Step 1: The idea behind the Reinforcement Learning strategy
I wanted to test how a Reinforcement Learning algorithm would do in the market.
First let us understand what Reinforcement Learning is. Reinforcement learning teaches the machine to think for itself based on past action rewards.

It is like training a dog. You and the dog do not talk the same language, but the dogs learns how to act based on rewards (and punishment, which I do not advise or advocate).
Hence, if a dog is rewarded for a certain action in a given situation, then next time it is exposed to a similar situation it will act the same.
Translate that to Reinforcement Learning.
- The agent is the dog that is exposed to the environment.
- Then the agent encounters a state.
- The agent performs an action to transition from that state to a new state.
- Then after the transition the agent receives a reward or penalty(punishment).
- This forms a policy to create a strategy to choose actions in a given state.
That turns out to fit well with trading, or potentially? That is what I want to investigate.
Step 2: The idea behind how to use Reinforcement Learning in Trading
The environment in trading could be translated to rewards and penalties (punishment). You win or loose on the stock market, right?
But we also want to simplify the environment for the bot, not to make it too complex. Hence, in this experiment, the bot is only knows 1 stock and has to decide to buy, keep or sell.
Said differently.
- The trading bot (agent) is exposed to the stock history (environment).
- Then the trading bot (agent) encounters the new stock price (state).
- The trading bot (agent) then performs a choice to keep, sell or buy (action), which brings it to a new state.
- Then the trading bot (agent) will receives a reward based on the value difference from day to day.
The reward will often first be encountered after some time, hence, the feedback from steps after should be set high. Or at least, that is my expectation.
Step 3: Understand Q-learning as the Reinforcement Learning model
The Q-learning model is easy to understand and has potential to be very powerful. Of course, it is not better than the design of it. But before we can design it, we need to understand the mechanism behind it.

The Q-Learning algorithm has a Q-table (a Matrix of dimension state x actions – don’t worry if you do not understand what a Matrix is, you will not need the mathematical aspects of it – it is just an indexed “container” with numbers).
- The agent (or Q-Learning algorithm) will be in a state.
- Then in each iteration the agent needs take an action.

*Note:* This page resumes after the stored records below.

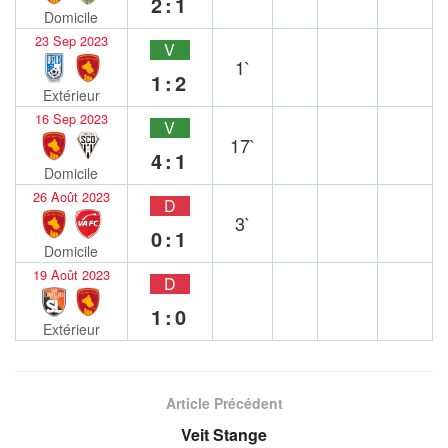
2:1
Domicile
23 Sep 2023
V
1`
1:2
Extérieur
16 Sep 2023
V
17`
4:1
Domicile
26 Août 2023
D
3`
0:1
Domicile
19 Août 2023
D
1:0
Extérieur
Article Précédent
Veit Stange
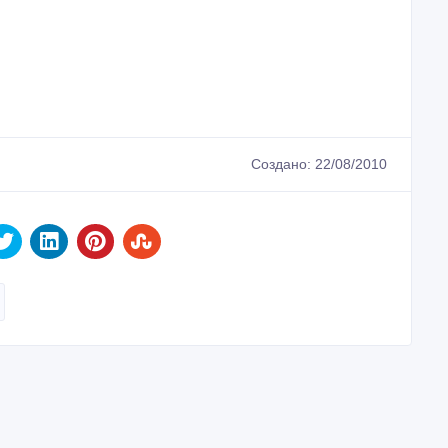
Создано: 22/08/2010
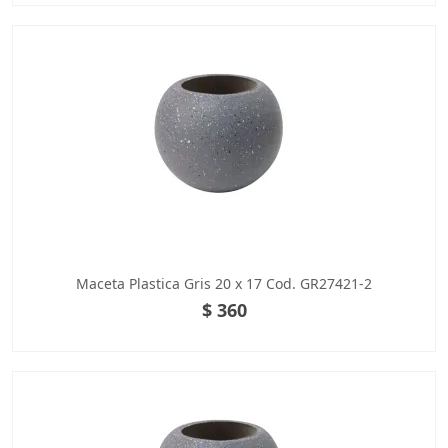
Maceta Plastica Gris 20 x 17 Cod. GR27421-2
$ 360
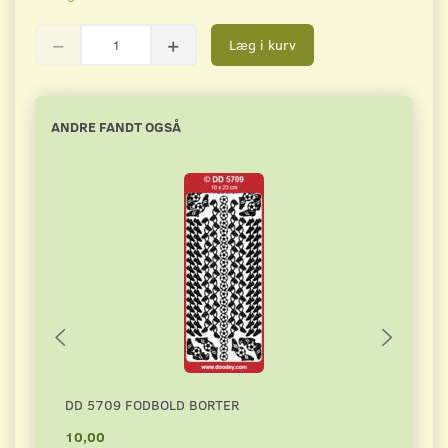
Læg i kurv
ANDRE FANDT OGSÅ
DD 5709 FODBOLD BORTER
NO.1
10,00
10,0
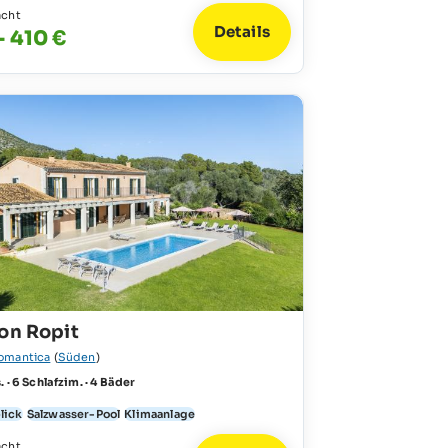
acht
Details
- 410 €
on Ropit
omantica
(
Süden
)
. · 6 Schlafzim. · 4 Bäder
lick
Salzwasser-Pool
Klimaanlage
acht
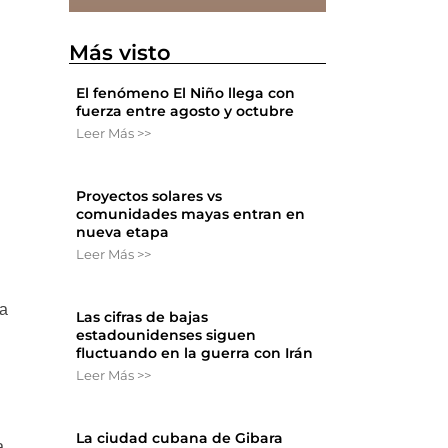
Más visto
El fenómeno El Niño llega con
fuerza entre agosto y octubre
Leer Más >>
Proyectos solares vs
comunidades mayas entran en
nueva etapa
Leer Más >>
ma
Las cifras de bajas
estadounidenses siguen
fluctuando en la guerra con Irán
Leer Más >>
La ciudad cubana de Gibara
a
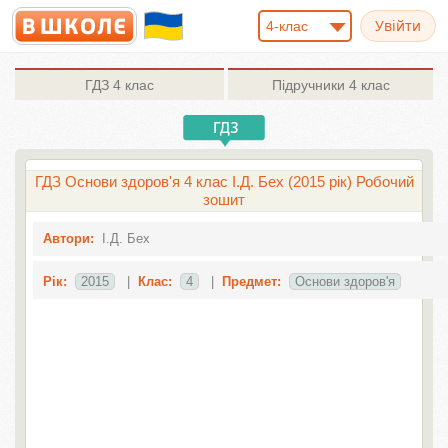
4-клас
ГДЗ
4 клас
Підручники
4 клас
ГДЗ Основи здоров'я 4 клас І.Д. Бех (2015 рік) Робочий
зошит
Автори:
І.Д. Бех
Рік:
2015
|
Клас:
4
|
Предмет:
Основи здоров'я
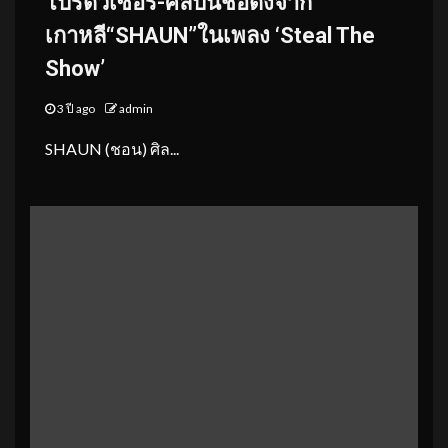
โปรดิวเซอร์-ศิลปินชื่อดังจาก
เกาหลี“SHAUN”ในเพลง ‘Steal The
Show’
3 ปี ago
admin
SHAUN (ชอน) ศิล...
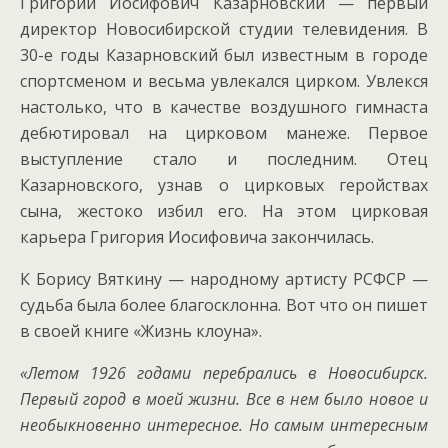
Григорий Иосифович Казарновский — первый
директор Новосибирской студии телевидения. В
30-е годы Казарновский был известным в городе
спортсменом и весьма увлекался цирком. Увлекся
настолько, что в качестве воздушного гимнаста
дебютировал на цирковом манеже. Первое
выступление стало и последним. Отец
Казарновского, узнав о цирковых геройствах
сына, жестоко избил его. На этом цирковая
карьера Григория Иосифовича закончилась.
К Борису Вяткину — народному артисту РСФСР —
судьба была более благосклонна. Вот что он пишет
в своей книге «Жизнь клоуна».
«Летом 1926 годами перебрались в Новосибирск.
Первый город в моей жизни. Все в нем было новое и
необыкновенно интересное. Но самым интересным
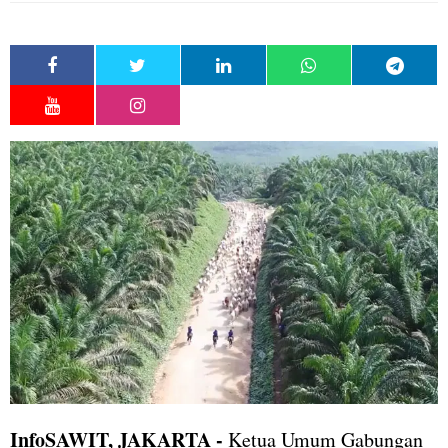
InfoSAWIT, JAKARTA -
Ketua Umum Gabungan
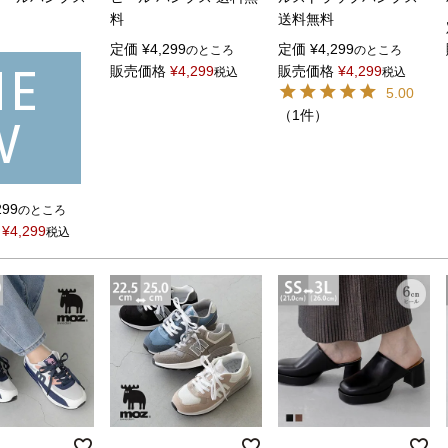
料
送料無料
定価
¥
4,299
定価
¥
4,299
のところ
のところ
NE
販売価格
¥
4,299
販売価格
¥
4,299
税込
税込
5.00
W
（1件）
299
のところ
¥
4,299
税込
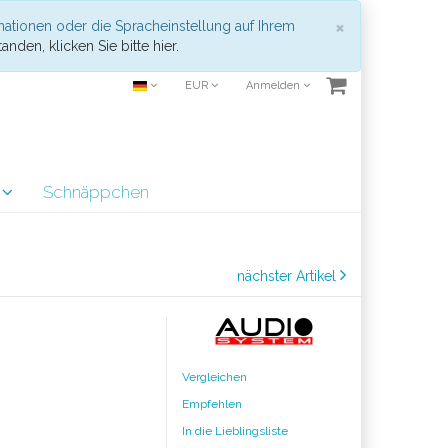
Schließen
×
mationen oder die Spracheinstellung auf Ihrem
anden, klicken Sie bitte hier.
EUR
Anmelden
r
Schnäppchen
nächster Artikel
Vergleichen
Empfehlen
In die Lieblingsliste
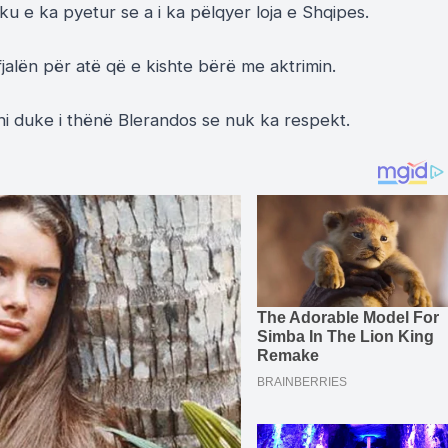
u e ka pyetur se a i ka pëlqyer loja e Shqipes.
fjalën për atë që e kishte bërë me aktrimin.
 duke i thënë Blerandos se nuk ka respekt.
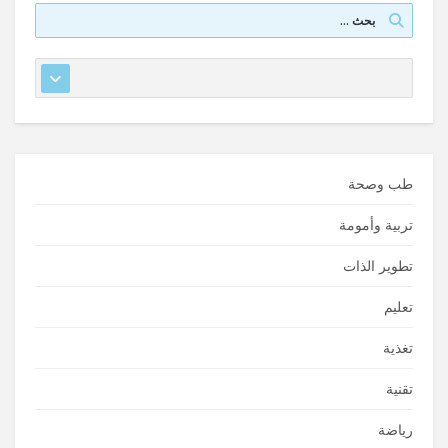
طب وصحة
تربية وأمومة
تطوير الذات
تعليم
تغذية
تقنية
رياضة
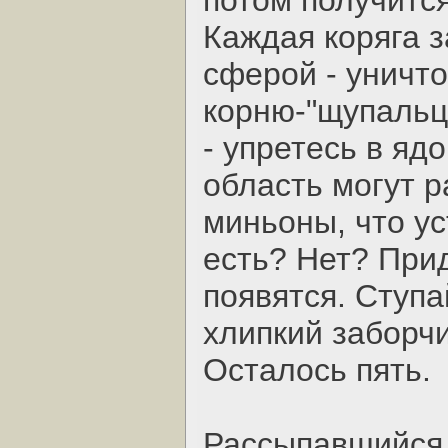
потом получитс
Каждая коряга 
сферой - уничто
корню-"щупальц
- упретесь в яд
область могут р
миньоны, что ус
есть? Нет? Прид
появятся. Ступа
хлипкий заборчи
Осталось пять.
Рассыпавшийся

- The agent will continuously update the reward in the Q-table.
- The learning can come from either exploiting or exploring.
This translates into the following pseudo algorithm for the Q-Learning.
The agent is in a given state and needs to choose an action.
- Initialise the Q-table to all zeros
- Iterate:
- Agent is in state state.
- With probability epsilon choose to explore, else exploit.
- If explore, then choose a random action.
- If exploit, then choose the best action based on the current Q-table.
- Update the Q-table from the new reward to the previous state.
- Q[state, action] = (1 – alpha) * Q[state, action] + alpha * (reward+ gamma * max(Q[new_state]) — Q[state, action])
As you can se, we have introduced the following variables.
- epsilon: the probability to take a random action, which is done to explore new territory.
- alpha: is the learning rate that the algorithm should make in each iteration and should be in the interval from 0 to 1.
- gamma: is the discount factor used to balance the immediate and future reward. This value is usually between 0.8 and 0.99
- reward: is the feedback on the action and can be any number. Negative is penalty (or punishment) and positive is a reward.
Step 4: The choices we need to take
Based on that, we need to see how the algorithm should map the stock information to a state. We want the model to be fairly simple and not have too many states, as it will take long time to populate it with data.
There are many parameters to choose from here. As we do not want to tell the algorithm what to do, we still need to feed it what what we find as relevant data.
In this case it was the following.
- Volatility of the share.
- The percentage change of the daily short mean (average over last 20 days).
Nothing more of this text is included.